====== PROVIDED DATA
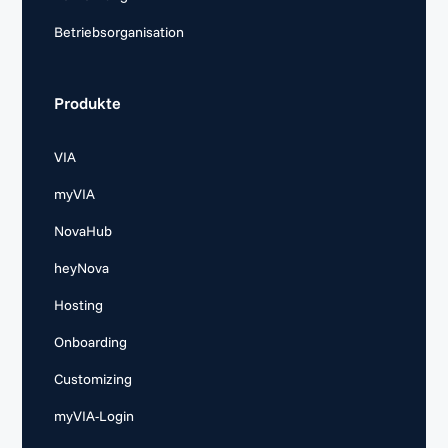
Betriebsorganisation
Produkte
VIA
myVIA
NovaHub
heyNova
Hosting
Onboarding
Customizing
myVIA-Login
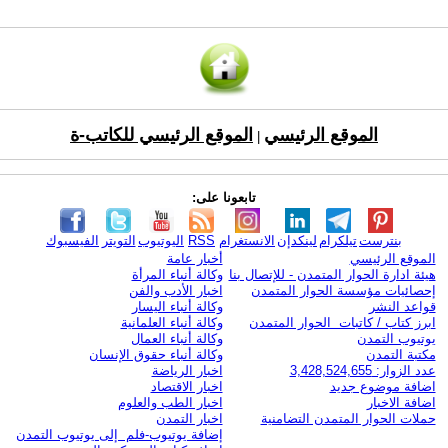
الموقع الرئيسي
الموقع الرئيسي للكاتب-ة
|
تابعونا على:
بنترست
تيلكرام
لينكدإن
الانستغرام
RSS
اليوتيوب
التويتر
الفيسبوك
الموقع الرئيسي
أخبار عامة
هيئة ادارة الحوار المتمدن - للإتصال بنا
وكالة أنباء المرأة
إحصائيات مؤسسة الحوار المتمدن
اخبار الأدب والفن
قواعد النشر
وكالة أنباء اليسار
ابرز كتاب / كاتبات الحوار المتمدن
وكالة أنباء العلمانية
يوتيوب التمدن
وكالة أنباء العمال
مكتبة التمدن
وكالة أنباء حقوق الإنسان
عدد الزوار: 3,428,524,655
اخبار الرياضة
اضافة موضوع جديد
اخبار الاقتصاد
اضافة الاخبار
اخبار الطب والعلوم
حملات الحوار المتمدن التضامنية
اخبار التمدن
إضافة يوتيوب-فلم إلى يوتيوب التمدن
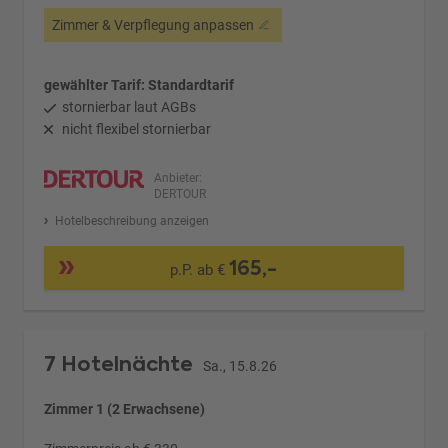
Zimmer & Verpflegung anpassen
gewählter Tarif: Standardtarif
stornierbar laut AGBs
nicht flexibel stornierbar
Anbieter:
DERTOUR
Hotelbeschreibung anzeigen
165,-
p.P. ab €
7 Hotelnächte
Sa., 15.8.26
Zimmer 1 (2 Erwachsene)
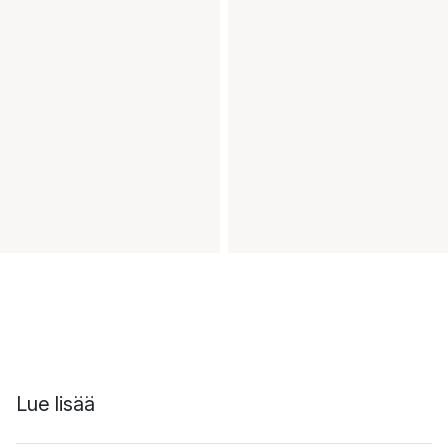
Lue lisää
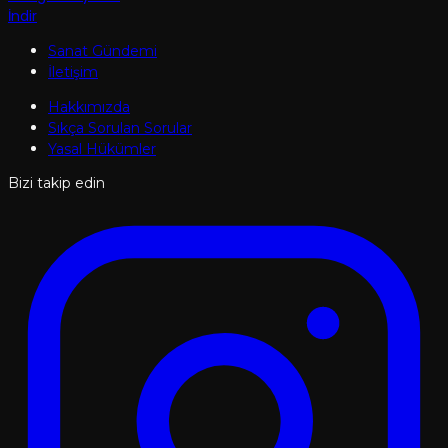
İndir
Sanat Gündemi
İletişim
Hakkımızda
Sıkça Sorulan Sorular
Yasal Hükümler
Bizi takip edin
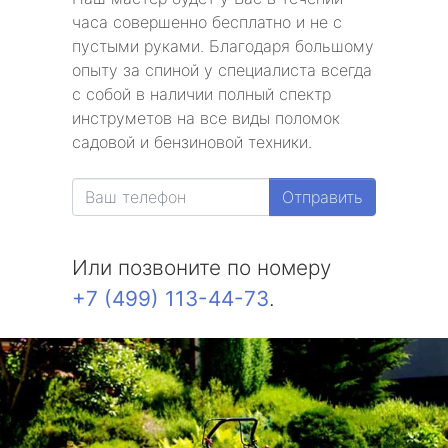
часа совершенно бесплатно и не с
пустыми руками. Благодаря большому
опыту за спиной у специалиста всегда
с собой в наличии полный спектр
инструметов на все виды поломок
садовой и бензиновой техники.
Отправить
Или позвоните по номеру
+7 (499) 113-44-73
.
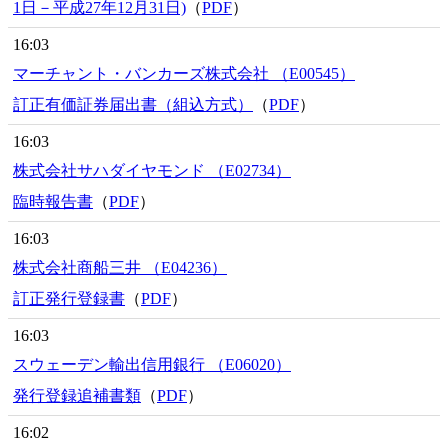
1日－平成27年12月31日)
（
PDF
）
16:03
マーチャント・バンカーズ株式会社 （E00545）
訂正有価証券届出書（組込方式）
（
PDF
）
16:03
株式会社サハダイヤモンド （E02734）
臨時報告書
（
PDF
）
16:03
株式会社商船三井 （E04236）
訂正発行登録書
（
PDF
）
16:03
スウェーデン輸出信用銀行 （E06020）
発行登録追補書類
（
PDF
）
16:02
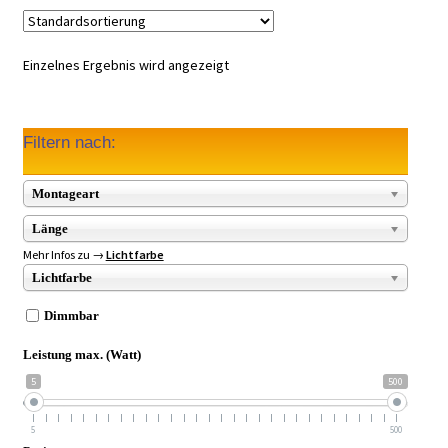
Einzelnes Ergebnis wird angezeigt
Filtern nach:
Montageart
Länge
Mehr Infos zu →
Lichtfarbe
Lichtfarbe
Dimmbar
Leistung max. (Watt)
5
500
5
500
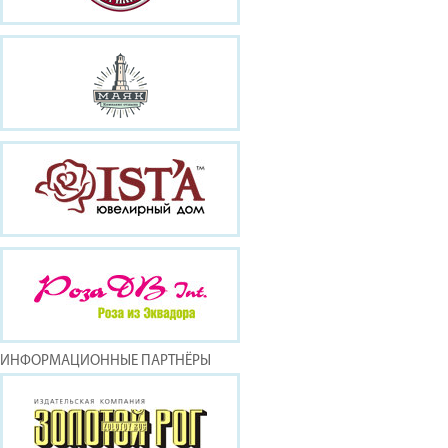
ИНФОРМАЦИОННЫЕ ПАРТНЁРЫ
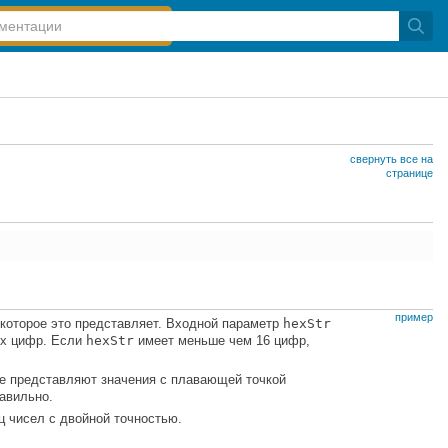
свернуть все на
странице
пример
 которое это представляет. Входной параметр
hexStr
х цифр. Если
hexStr
имеет меньше чем 16 цифр,
е представляют значения с плавающей точкой
авильно.
ц чисел с двойной точностью.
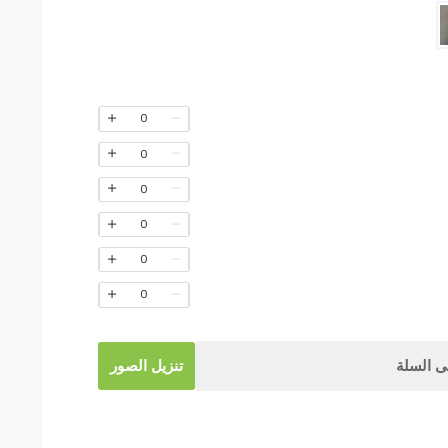
0
0
0
0
0
0
 السلة
تنزيل الصور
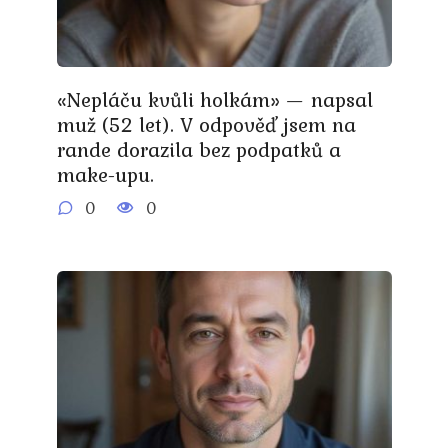
«Nepláču kvůli holkám» — napsal
muž (52 let). V odpověď jsem na
rande dorazila bez podpatků a
make-upu.
0
0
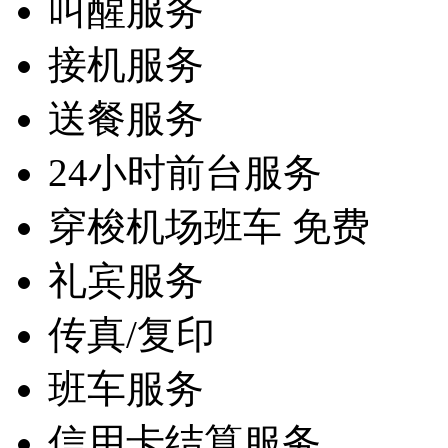
叫醒服务
接机服务
送餐服务
24小时前台服务
穿梭机场班车 免费
礼宾服务
传真/复印
班车服务
信用卡结算服务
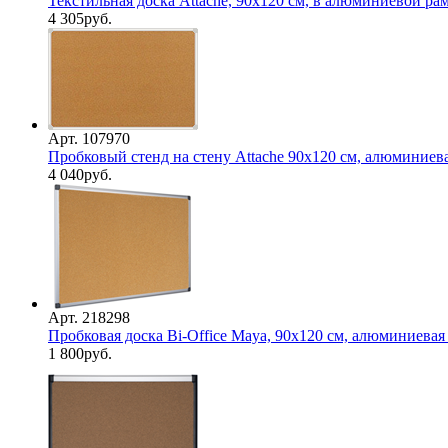
Текстильная доска Attache, 90х120 см, в алюминиевой рам
4 305
руб.
Арт. 107970
Пробковый стенд на стену Attache 90х120 см, алюминиев
4 040
руб.
Арт. 218298
Пробковая доска Bi-Office Maya, 90х120 см, алюминиевая
1 800
руб.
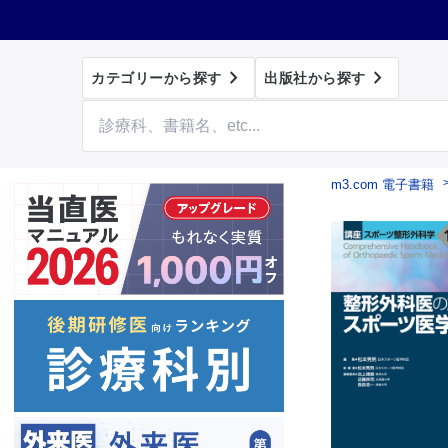


カテゴリーから探す
出版社から探す
m3.com 電子書籍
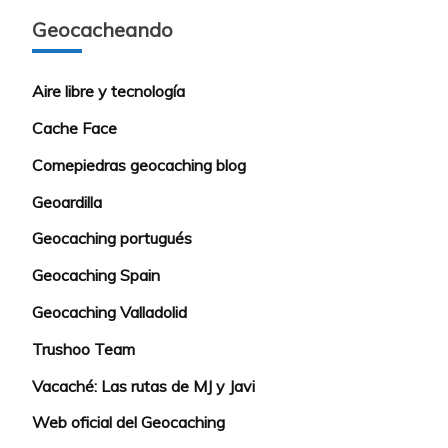
Geocacheando
Aire libre y tecnología
Cache Face
Comepiedras geocaching blog
Geoardilla
Geocaching portugués
Geocaching Spain
Geocaching Valladolid
Trushoo Team
Vacaché: Las rutas de MJ y Javi
Web oficial del Geocaching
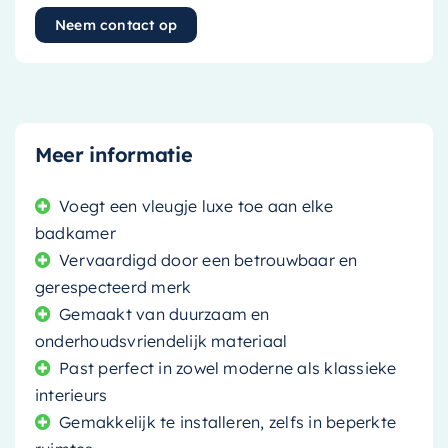
Neem contact op
Meer informatie
Voegt een vleugje luxe toe aan elke
badkamer
Vervaardigd door een betrouwbaar en
gerespecteerd merk
Gemaakt van duurzaam en
onderhoudsvriendelijk materiaal
Past perfect in zowel moderne als klassieke
interieurs
Gemakkelijk te installeren, zelfs in beperkte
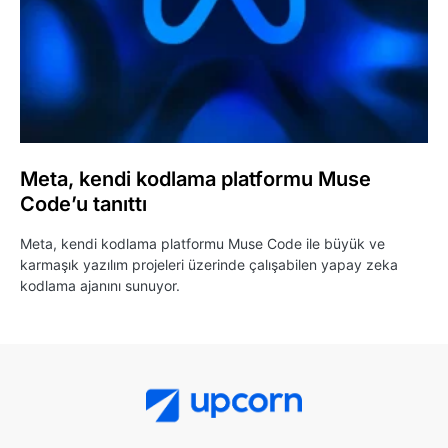
Meta, kendi kodlama platformu Muse
Code’u tanıttı
Meta, kendi kodlama platformu Muse Code ile büyük ve
karmaşık yazılım projeleri üzerinde çalışabilen yapay zeka
kodlama ajanını sunuyor.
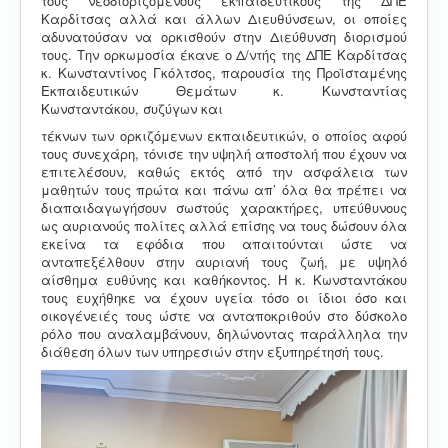
τους νεοδιοριζόμενους εκπαιδευτικούς της ΔΠΕ
Καρδίτσας αλλά και άλλων Διευθύνσεων, οι οποίες
αδυνατούσαν να ορκισθούν στην Διεύθυνση διορισμού
τους. Την ορκωμοσία έκανε ο Δ/ντής της ΔΠΕ Καρδίτσας
κ. Κωνσταντίνος Γκόλτσος, παρουσία της Προϊσταμένης
Εκπαιδευτικών Θεμάτων κ. Κωνσταντίας
Κωνσταντάκου, συζύγων και
τέκνων των ορκιζόμενων εκπαιδευτικών, ο οποίος αφού
τους συνεχάρη, τόνισε την υψηλή αποστολή που έχουν να
επιτελέσουν, καθώς εκτός από την ασφάλεια των
μαθητών τους πρώτα και πάνω απ’ όλα θα πρέπει να
διαπαιδαγωγήσουν σωστούς χαρακτήρες, υπεύθυνους
ως αυριανούς πολίτες αλλά επίσης να τους δώσουν όλα
εκείνα τα εφόδια που απαιτούνται ώστε να
ανταπεξέλθουν στην αυριανή τους ζωή, με υψηλό
αίσθημα ευθύνης και καθήκοντος. Η κ. Κωνσταντάκου
τους ευχήθηκε να έχουν υγεία τόσο οι ίδιοι όσο και
οικογένειές τους ώστε να ανταποκριθούν στο δύσκολο
ρόλο που αναλαμβάνουν, δηλώνοντας παράλληλα την
διάθεση όλων των υπηρεσιών στην εξυπηρέτησή τους.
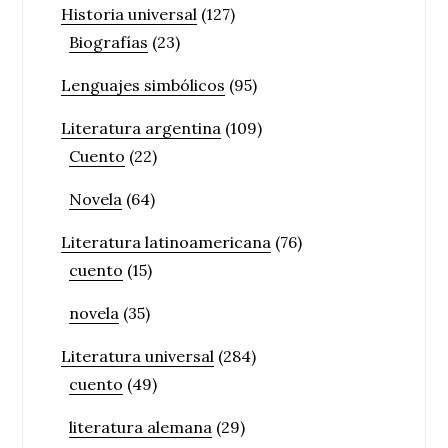
Historia universal
(127)
Biografías
(23)
Lenguajes simbólicos
(95)
Literatura argentina
(109)
Cuento
(22)
Novela
(64)
Literatura latinoamericana
(76)
cuento
(15)
novela
(35)
Literatura universal
(284)
cuento
(49)
literatura alemana
(29)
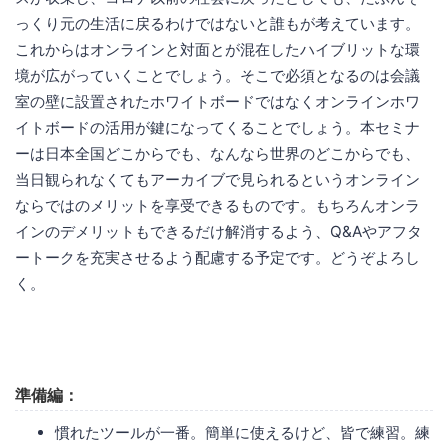
っくり元の生活に戻るわけではないと誰もが考えています。
これからはオンラインと対面とが混在したハイブリットな環
境が広がっていくことでしょう。そこで必須となるのは会議
室の壁に設置されたホワイトボードではなくオンラインホワ
イトボードの活用が鍵になってくることでしょう。本セミナ
ーは日本全国どこからでも、なんなら世界のどこからでも、
当日観られなくてもアーカイブで見られるというオンライン
ならではのメリットを享受できるものです。もちろんオンラ
インのデメリットもできるだけ解消するよう、Q&Aやアフタ
ートークを充実させるよう配慮する予定です。どうぞよろし
く。
準備編：
慣れたツールが一番。簡単に使えるけど、皆で練習。練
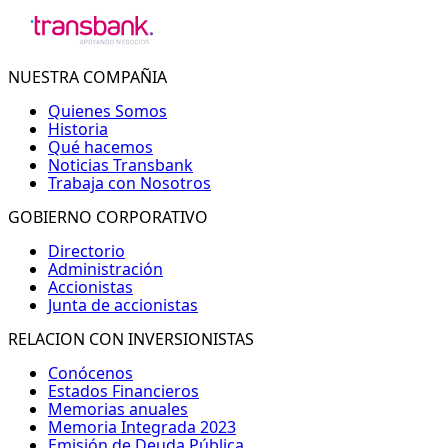
NUESTRA COMPAÑIA
Quienes Somos
Historia
Qué hacemos
Noticias Transbank
Trabaja con Nosotros
GOBIERNO CORPORATIVO
Directorio
Administración
Accionistas
Junta de accionistas
RELACION CON INVERSIONISTAS
Conócenos
Estados Financieros
Memorias anuales
Memoria Integrada 2023
Emisión de Deuda Pública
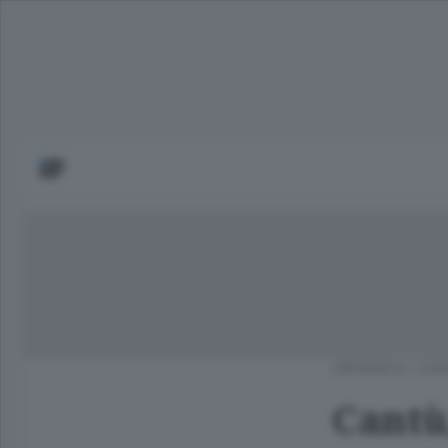
CRONACA
/
CAN
Cantù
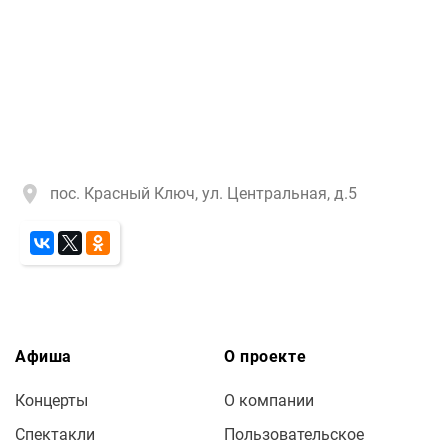
пос. Красный Ключ, ул. Центральная, д.5
Афиша
О проекте
Концерты
О компании
Спектакли
Пользовательское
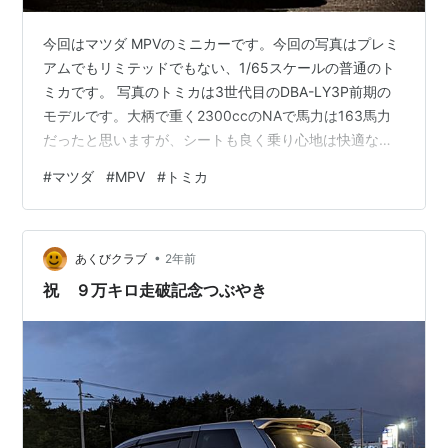
今回はマツダ MPVのミニカーです。今回の写真はプレミ
アムでもリミテッドでもない、1/65スケールの普通のト
ミカです。 写真のトミカは3世代目のDBA-LY3P前期の
モデルです。大柄で重く2300ccのNAで馬力は163馬力
だったと思いますが、シートも良く乗り心地は快適なサ
ルーンでした。 頻繁に長距離長時間の移動が必要とな
#
マツダ
#
MPV
#
トミカ
り、なるべく疲れないクルマとしてMPVはとても高いパ
フォーマンスを発揮してくれました。長距離長時間をな
るべく疲れず走破するクルマの条件として「長いホイー
•
ルベース」「ワイドトレッド」「ある程度の車重」を満
あくびクラブ
2年前
たしたクルマでした。 長距離長時間運転を楽に走破でき
祝 ９万キロ走破記念つぶやき
る事に焦点を絞ったら、…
============
▶ [TASK TO COMPLETE] What is needed is an exact copy of the lines above, from the one holding "Пробковая доска Bi-Office" down to the one holding "Meta, kendi kodlama platformu Muse Code", with those two included and the pictures left out.

▶ [TASK SOLUTION]
Пробковая доска Bi-Office Maya, 90х120 см, алюминиевая
1 800
руб.


カテゴリーから探す
出版社から探す
m3.com 電子書籍
Geocacheando
Aire libre y tecnología
Cache Face
Comepiedras geocaching blog
Geoardilla
Geocaching portugués
Geocaching Spain
Geocaching Valladolid
Trushoo Team
Vacaché: Las rutas de MJ y Javi
Web oficial del Geocaching
Neem contact op
Meer informatie
Voegt een vleugje luxe toe aan elke
badkamer
Vervaardigd door een betrouwbaar en
gerespecteerd merk
Gemaakt van duurzaam en
onderhoudsvriendelijk materiaal
Past perfect in zowel moderne als klassieke
interieurs
Gemakkelijk te installeren, zelfs in beperkte
Meta, kendi kodlama platformu Muse
Code’u tanıttı
Meta, kendi kodlama platformu Muse Code ile büyük ve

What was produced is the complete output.